(Saved data entries)
- - - - - - -
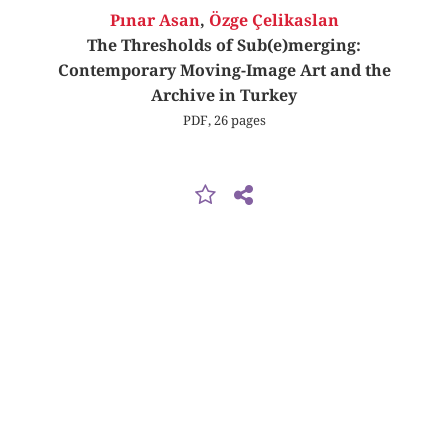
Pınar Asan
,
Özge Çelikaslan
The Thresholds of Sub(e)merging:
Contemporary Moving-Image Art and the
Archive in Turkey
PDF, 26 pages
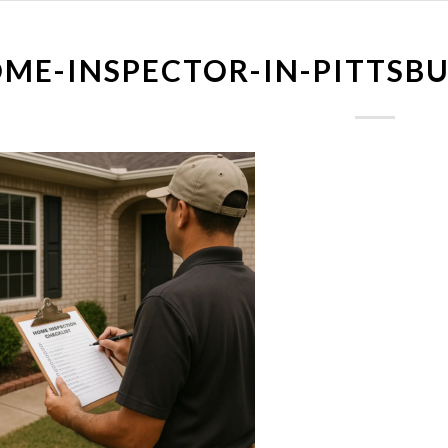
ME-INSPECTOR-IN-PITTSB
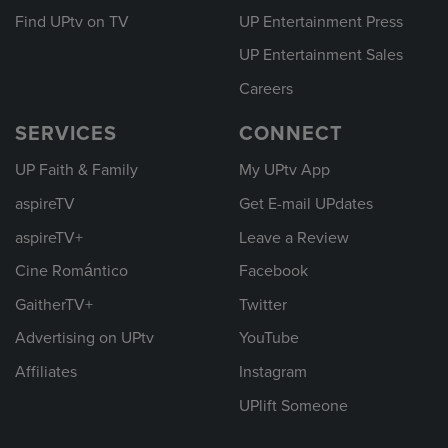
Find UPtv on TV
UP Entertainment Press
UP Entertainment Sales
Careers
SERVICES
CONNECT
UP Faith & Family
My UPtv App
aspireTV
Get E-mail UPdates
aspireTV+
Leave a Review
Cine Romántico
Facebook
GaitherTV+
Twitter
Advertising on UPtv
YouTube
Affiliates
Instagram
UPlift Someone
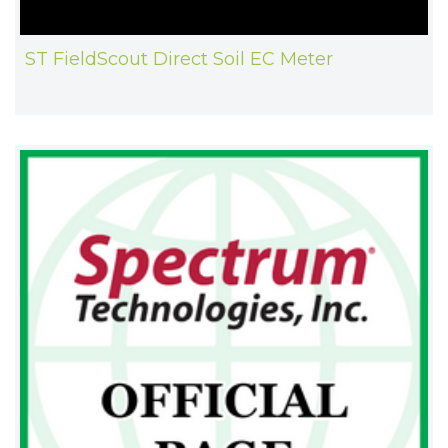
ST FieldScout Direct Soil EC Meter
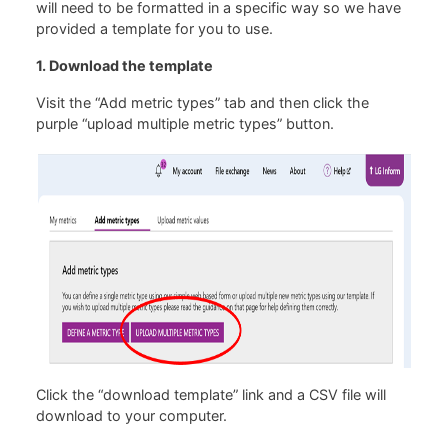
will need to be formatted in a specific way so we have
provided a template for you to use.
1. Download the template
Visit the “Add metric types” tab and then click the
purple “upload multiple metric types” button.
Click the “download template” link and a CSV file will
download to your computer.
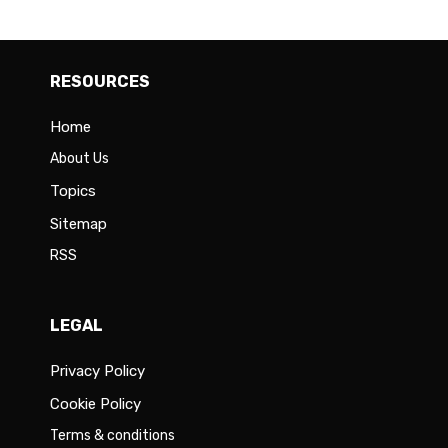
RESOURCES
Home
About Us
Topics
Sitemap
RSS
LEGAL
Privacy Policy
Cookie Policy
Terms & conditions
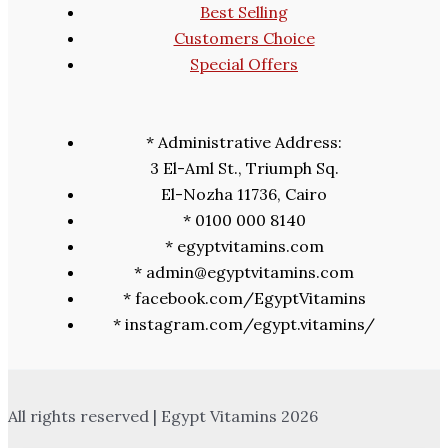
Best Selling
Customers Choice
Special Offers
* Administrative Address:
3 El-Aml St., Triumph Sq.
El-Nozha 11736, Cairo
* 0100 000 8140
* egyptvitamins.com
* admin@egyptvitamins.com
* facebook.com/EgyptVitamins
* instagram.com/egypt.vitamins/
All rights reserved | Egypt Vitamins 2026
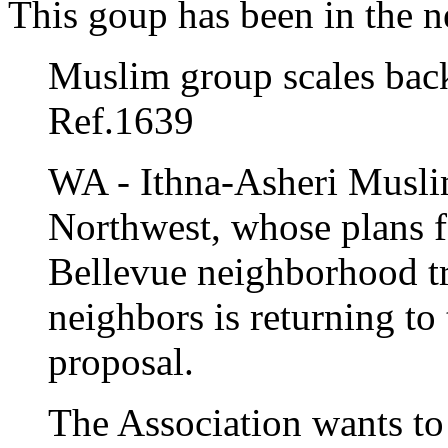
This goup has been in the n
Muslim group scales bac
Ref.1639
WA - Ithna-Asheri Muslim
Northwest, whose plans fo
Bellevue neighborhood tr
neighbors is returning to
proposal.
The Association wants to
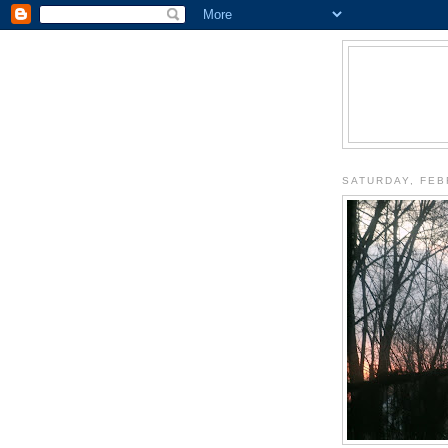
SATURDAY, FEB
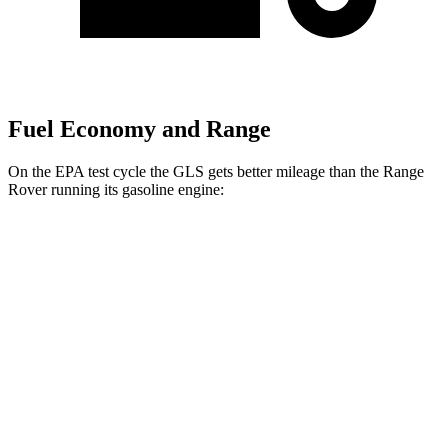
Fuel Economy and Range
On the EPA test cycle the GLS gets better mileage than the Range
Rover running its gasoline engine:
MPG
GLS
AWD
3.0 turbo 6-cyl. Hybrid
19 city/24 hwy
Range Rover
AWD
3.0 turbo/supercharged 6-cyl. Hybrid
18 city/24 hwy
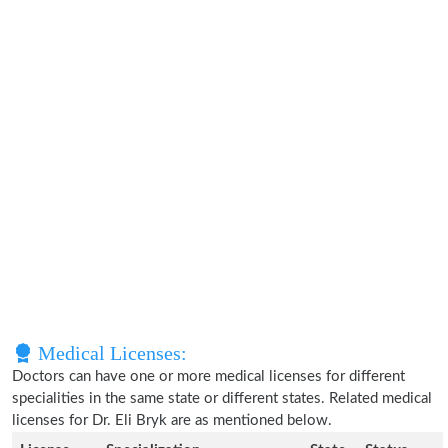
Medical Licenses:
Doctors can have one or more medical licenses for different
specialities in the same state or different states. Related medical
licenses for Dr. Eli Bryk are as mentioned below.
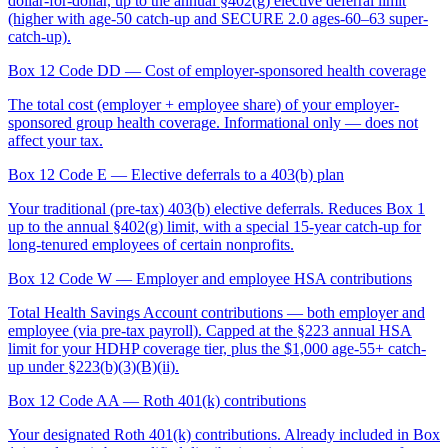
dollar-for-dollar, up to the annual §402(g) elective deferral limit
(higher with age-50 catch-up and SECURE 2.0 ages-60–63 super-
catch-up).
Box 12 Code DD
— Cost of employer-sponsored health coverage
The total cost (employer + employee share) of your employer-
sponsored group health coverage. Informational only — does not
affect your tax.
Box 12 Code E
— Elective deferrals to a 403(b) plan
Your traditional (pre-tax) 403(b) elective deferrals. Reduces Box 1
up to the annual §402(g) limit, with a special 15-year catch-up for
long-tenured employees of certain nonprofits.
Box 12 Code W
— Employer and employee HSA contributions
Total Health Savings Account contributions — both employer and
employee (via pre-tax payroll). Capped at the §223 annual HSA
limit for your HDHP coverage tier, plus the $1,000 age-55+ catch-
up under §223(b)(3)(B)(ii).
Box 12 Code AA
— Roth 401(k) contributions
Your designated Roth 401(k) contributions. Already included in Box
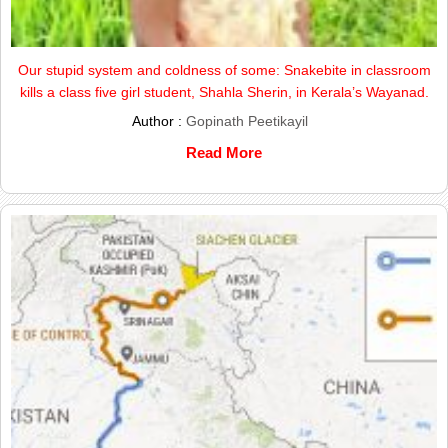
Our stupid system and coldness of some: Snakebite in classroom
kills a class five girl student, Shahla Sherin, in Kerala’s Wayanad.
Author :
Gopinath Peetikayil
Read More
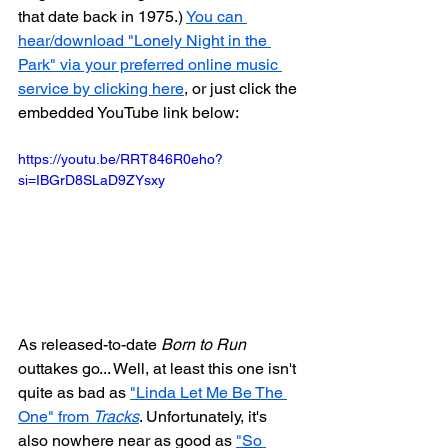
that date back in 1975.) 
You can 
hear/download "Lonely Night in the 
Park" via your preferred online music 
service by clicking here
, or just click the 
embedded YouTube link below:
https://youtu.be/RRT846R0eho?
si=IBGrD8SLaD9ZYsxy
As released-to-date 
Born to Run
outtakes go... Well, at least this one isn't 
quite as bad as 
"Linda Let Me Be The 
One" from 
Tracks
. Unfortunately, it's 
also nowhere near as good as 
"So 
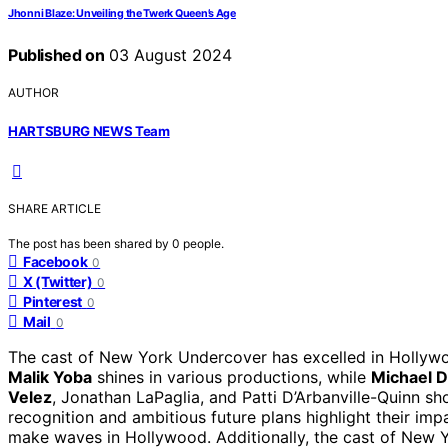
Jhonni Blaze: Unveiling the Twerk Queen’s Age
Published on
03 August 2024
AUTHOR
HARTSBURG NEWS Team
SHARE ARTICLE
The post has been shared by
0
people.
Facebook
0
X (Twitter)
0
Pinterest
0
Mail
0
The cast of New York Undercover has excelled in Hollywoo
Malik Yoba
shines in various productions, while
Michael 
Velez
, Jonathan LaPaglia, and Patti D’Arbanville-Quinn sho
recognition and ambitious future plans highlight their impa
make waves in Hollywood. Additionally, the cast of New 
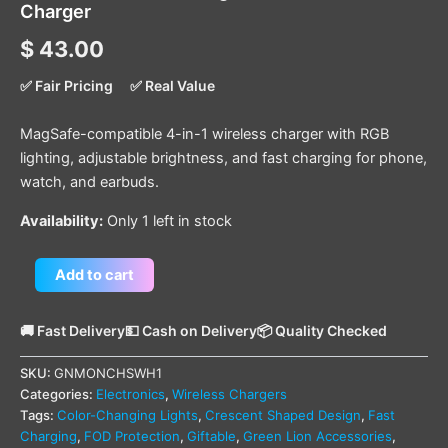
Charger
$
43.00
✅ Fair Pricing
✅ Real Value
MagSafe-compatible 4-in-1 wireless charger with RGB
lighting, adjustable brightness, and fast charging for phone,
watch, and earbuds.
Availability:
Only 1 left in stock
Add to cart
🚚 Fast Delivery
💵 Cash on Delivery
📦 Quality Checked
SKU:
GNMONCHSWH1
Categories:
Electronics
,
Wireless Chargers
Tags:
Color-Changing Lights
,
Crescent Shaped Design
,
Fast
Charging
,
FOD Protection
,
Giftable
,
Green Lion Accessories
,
- - - - - - -
### TASK STATEMENT
Using the entries above, transcribe exactly from the line that has "Get E-mail UPdates" through the line that has "Fuel Economy and Range". Pictures are dropped.

### ANSWER SPACE
Get E-mail UPdates
aspireTV+
Leave a Review
Cine Romántico
Facebook
GaitherTV+
Twitter
Advertising on UPtv
YouTube
Affiliates
Instagram
UPlift Someone
ST FieldScout Direct Soil EC Meter
will need to be formatted in a specific way so we have
provided a template for you to use.
1. Download the template
Visit the “Add metric types” tab and then click the
purple “upload multiple metric types” button.
Click the “download template” link and a CSV file will
download to your computer.
RESOURCES
Home
About Us
Topics
Sitemap
RSS
LEGAL
Privacy Policy
Cookie Policy
Terms & conditions
Best Selling
Customers Choice
Special Offers
* Administrative Address:
3 El-Aml St., Triumph Sq.
El-Nozha 11736, Cairo
* 0100 000 8140
* egyptvitamins.com
* admin@egyptvitamins.com
* facebook.com/EgyptVitamins
* instagram.com/egypt.vitamins/
All rights reserved | Egypt Vitamins 2026
This goup has been in the n
Muslim group scales bac
Ref.1639
WA - Ithna-Asheri Muslim
Northwest, whose plans fo
Bellevue neighborhood tr
neighbors is returning to
proposal.
The Association wants to
SATURDAY, FEB
Fuel Economy and Range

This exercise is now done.